We rode in silence, each of us lost in our thoughts, me trying to make sense of this. Him, well, I didn’t know.
“Where’s the diary?” I asked him when we reached the seminary.
He studied me.
“Give it some time. If you want to see it after, I’ll give it to you. Not yet. Let’s deal with this first.” He opened the car door. “We’ll get you cleaned up and home. Veronica’s probably anxious.”
Stephen didn’t quite look at me after that. I suffered through a shower, wondering if they’d broken ribs when they’d kicked me, feeling bruised inside and out. He was right. I was anxious to get back to Veronica. It took all I had to sit still as he treated cuts and bruises before handing me a mirror.
“Fuck. I look good.”
“Yeah.”
He helped me out to the car. “Don’t they wonder what the hell you’re up to?” I asked, gesturing to the brothers who stood watching from a distance. “You come home beat up. Then you bring me here beat up.”
“Oh yeah. I keep things interesting around here.”
Stephen drove us home. I knew he’d called Veronica to warn her. When we pulled up to the house later that evening, she was waiting for me at the door. The minute she saw me, she gasped, covering her mouth with her hand, her eyes filling with tears.
“I know, I’ve looked better.” I said, flinching as she tentatively touched me. “I wish I could say you should see the other guy.”
“Take him upstairs,” Veronica said.
“Bring me some whiskey,” I said as I headed to the stairs, offering Maria, who stood with her hands on her cheeks, tears streaking her face, a weak smile.
I let them take care of me for one full week.
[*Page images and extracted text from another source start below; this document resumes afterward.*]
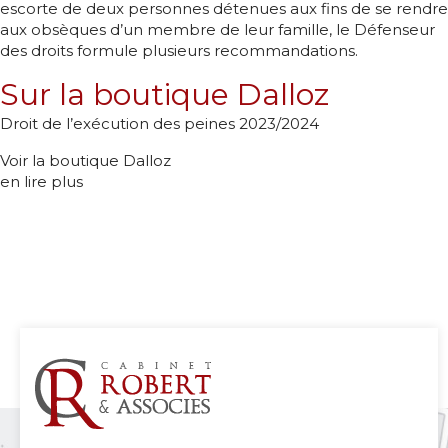
escorte de deux personnes détenues aux fins de se rendre
aux obsèques d’un membre de leur famille, le Défenseur
des droits formule plusieurs recommandations.
Sur la boutique Dalloz
Droit de l’exécution des peines 2023/2024
Voir la boutique Dalloz
en lire plus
Stephen stayed at the house, and Veronica never left my side. And all the while, all that kept going through my head was my mother, my mother with that man.
I wanted to kill him. I would fucking kill him.
He called her a whore, but if what he said was true, he was a rapist. He extorted those humiliations from her. She was no whore. Her only sin was loving her family.
But just alongside those thoughts, the image of Veronica kept appearing.
Because ultimately, wasn’t I doing the same thing to her that Moriarty had done to my mother?